● **WORK TO BE COMPLETED**
Set down every record below exactly as it stands, minus the pictures.
>>>
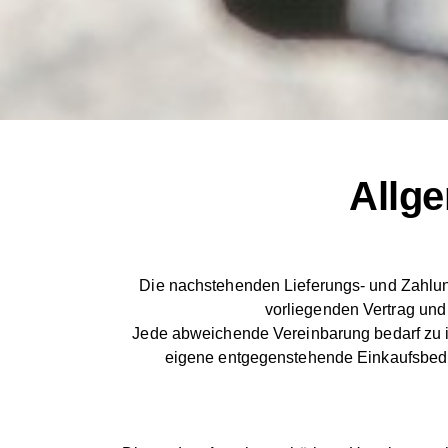
Allg
Die nachstehenden Lieferungs- und Zahlung
vorliegenden Vertrag und 
Jede abweichende Vereinbarung bedarf zu ihre
eigene entgegenstehende Einkaufsbedin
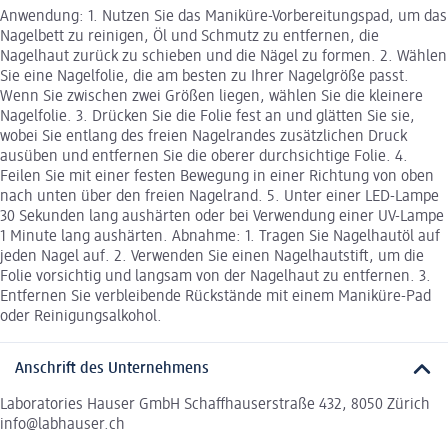
Anwendung: 1. Nutzen Sie das Maniküre-Vorbereitungspad, um das
Nagelbett zu reinigen, Öl und Schmutz zu entfernen, die
Nagelhaut zurück zu schieben und die Nägel zu formen. 2. Wählen
Sie eine Nagelfolie, die am besten zu Ihrer Nagelgröße passt.
Wenn Sie zwischen zwei Größen liegen, wählen Sie die kleinere
Nagelfolie. 3. Drücken Sie die Folie fest an und glätten Sie sie,
wobei Sie entlang des freien Nagelrandes zusätzlichen Druck
ausüben und entfernen Sie die oberer durchsichtige Folie. 4.
Feilen Sie mit einer festen Bewegung in einer Richtung von oben
nach unten über den freien Nagelrand. 5. Unter einer LED-Lampe
30 Sekunden lang aushärten oder bei Verwendung einer UV-Lampe
1 Minute lang aushärten. Abnahme: 1. Tragen Sie Nagelhautöl auf
jeden Nagel auf. 2. Verwenden Sie einen Nagelhautstift, um die
Folie vorsichtig und langsam von der Nagelhaut zu entfernen. 3.
Entfernen Sie verbleibende Rückstände mit einem Maniküre-Pad
oder Reinigungsalkohol.
Anschrift des Unternehmens
Laboratories Hauser GmbH Schaffhauserstraße 432, 8050 Zürich
info@labhauser.ch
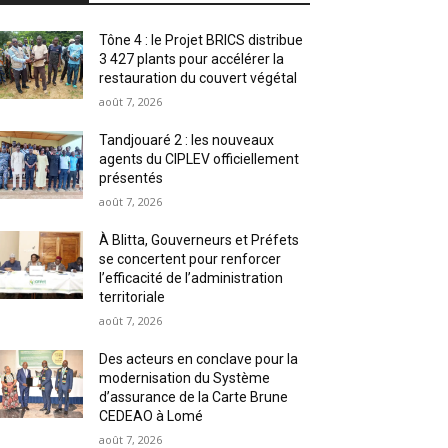
Tône 4 : le Projet BRICS distribue
3 427 plants pour accélérer la
restauration du couvert végétal
août 7, 2026
Tandjouaré 2 : les nouveaux
agents du CIPLEV officiellement
présentés
août 7, 2026
À Blitta, Gouverneurs et Préfets
se concertent pour renforcer
l’efficacité de l’administration
territoriale
août 7, 2026
Des acteurs en conclave pour la
modernisation du Système
d’assurance de la Carte Brune
CEDEAO à Lomé
août 7, 2026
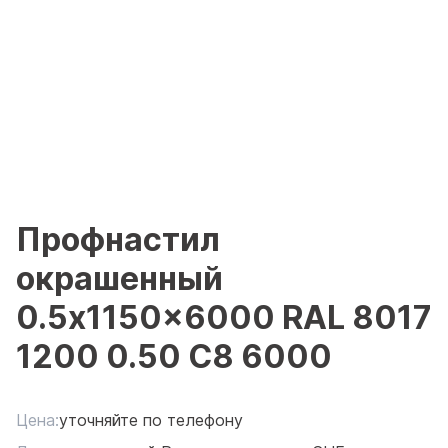
Профнастил
окрашенный
0.5x1150x6000 RAL 8017
1200 0.50 С8 6000
Цена:
уточняйте по телефону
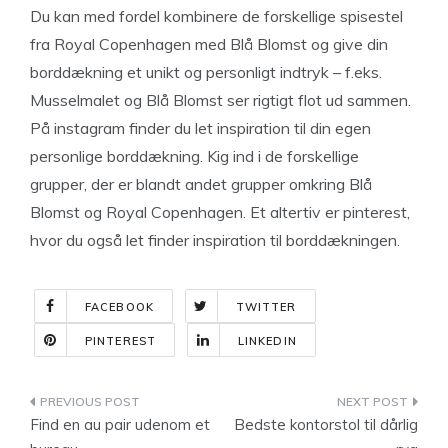
Du kan med fordel kombinere de forskellige spisestel
fra Royal Copenhagen med Blå Blomst og give din
borddækning et unikt og personligt indtryk – f.eks.
Musselmalet og Blå Blomst ser rigtigt flot ud sammen.
På instagram finder du let inspiration til din egen
personlige borddækning. Kig ind i de forskellige
grupper, der er blandt andet grupper omkring Blå
Blomst og Royal Copenhagen. Et altertiv er pinterest,
hvor du også let finder inspiration til borddækningen.
FACEBOOK
TWITTER
PINTEREST
LINKEDIN
Indlægsnavigation
Find en au pair udenom et
Bedste kontorstol til dårlig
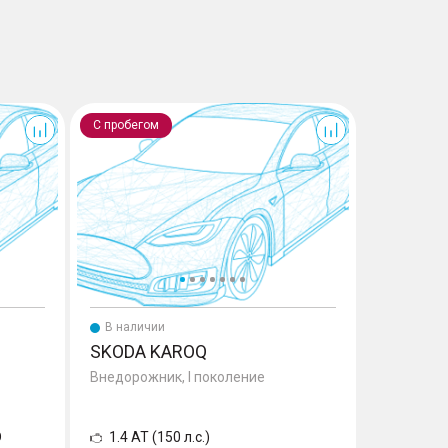
Karoq
Octavia
С пробегом
С пробего
В наличии
В налич
SKODA KAROQ
SKODA 
Внедорожник, I поколение
Универсал,
Рестайли
D
1.4 AT (150 л.с.)
1.8 AMT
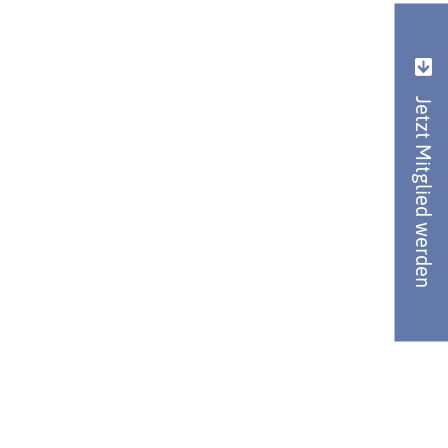
Jetzt Mitglied werden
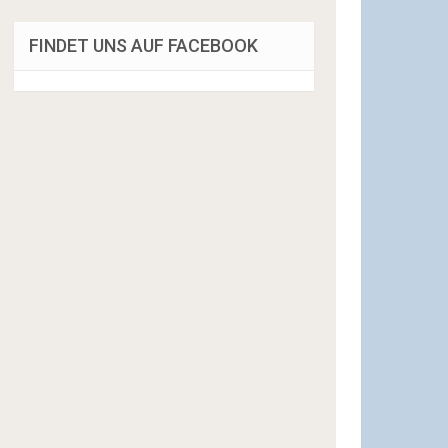
FINDET UNS AUF FACEBOOK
<<<
● **RESPONSE AREA**
Allg
Die nachstehenden Lieferungs- und Zahlung
vorliegenden Vertrag und 
Jede abweichende Vereinbarung bedarf zu ihre
eigene entgegenstehende Einkaufsbedin
Anwendung: 1. Nutzen Sie das Maniküre-Vorbereitungspad, um das
Nagelbett zu reinigen, Öl und Schmutz zu entfernen, die
Nagelhaut zurück zu schieben und die Nägel zu formen. 2. Wählen
Sie eine Nagelfolie, die am besten zu Ihrer Nagelgröße passt.
Wenn Sie zwischen zwei Größen liegen, wählen Sie die kleinere
Nagelfolie. 3. Drücken Sie die Folie fest an und glätten Sie sie,
wobei Sie entlang des freien Nagelrandes zusätzlichen Druck
ausüben und entfernen Sie die oberer durchsichtige Folie. 4.
Feilen Sie mit einer festen Bewegung in einer Richtung von oben
nach unten über den freien Nagelrand. 5. Unter einer LED-Lampe
30 Sekunden lang aushärten oder bei Verwendung einer UV-Lampe
1 Minute lang aushärten. Abnahme: 1. Tragen Sie Nagelhautöl auf
jeden Nagel auf. 2. Verwenden Sie einen Nagelhautstift, um die
Folie vorsichtig und langsam von der Nagelhaut zu entfernen. 3.
Entfernen Sie verbleibende Rückstände mit einem Maniküre-Pad
oder Reinigungsalkohol.
Anschrift des Unternehmens
Laboratories Hauser GmbH Schaffhauserstraße 432, 8050 Zürich
info@labhauser.ch
Tône 4 : le Projet BRICS distribue
3 427 plants pour accélérer la
restauration du couvert végétal
août 7, 2026
Tandjouaré 2 : les nouveaux
agents du CIPLEV officiellement
présentés
août 7, 2026
À Blitta, Gouverneurs et Préfets
se concertent pour renforcer
l’efficacité de l’administration
territoriale
août 7, 2026
Des acteurs en conclave pour la
modernisation du Système
d’assurance de la Carte Brune
CEDEAO à Lomé
août 7, 2026
Профнастил
окрашенный
0.5x1150x6000 RAL 8017
1200 0.50 С8 6000
Цена:
уточняйте по телефону
Du kan med fordel kombinere de forskellige spisestel
fra Royal Copenhagen med Blå Blomst og give din
borddækning et unikt og personligt indtryk – f.eks.
Musselmalet og Blå Blomst ser rigtigt flot ud sammen.
På instagram finder du let inspiration til din egen
personlige borddækning. Kig ind i de forskellige
grupper, der er blandt andet grupper omkring Blå
Blomst og Royal Copenhagen. Et altertiv er pinterest,
hvor du også let finder inspiration til borddækningen.
FACEBOOK
TWITTER
PINTEREST
LINKEDIN
Indlægsnavigation
Find en au pair udenom et
Bedste kontorstol til dårlig
Karoq
Octavia
С пробегом
С пробего
В наличии
В налич
SKODA KAROQ
SKODA 
Внедорожник, I поколение
Универсал,
Рестайли
D
1.4 AT (150 л.с.)
1.8 AMT
Jetzt Mitglied werden
FINDET UNS AUF FACEBOOK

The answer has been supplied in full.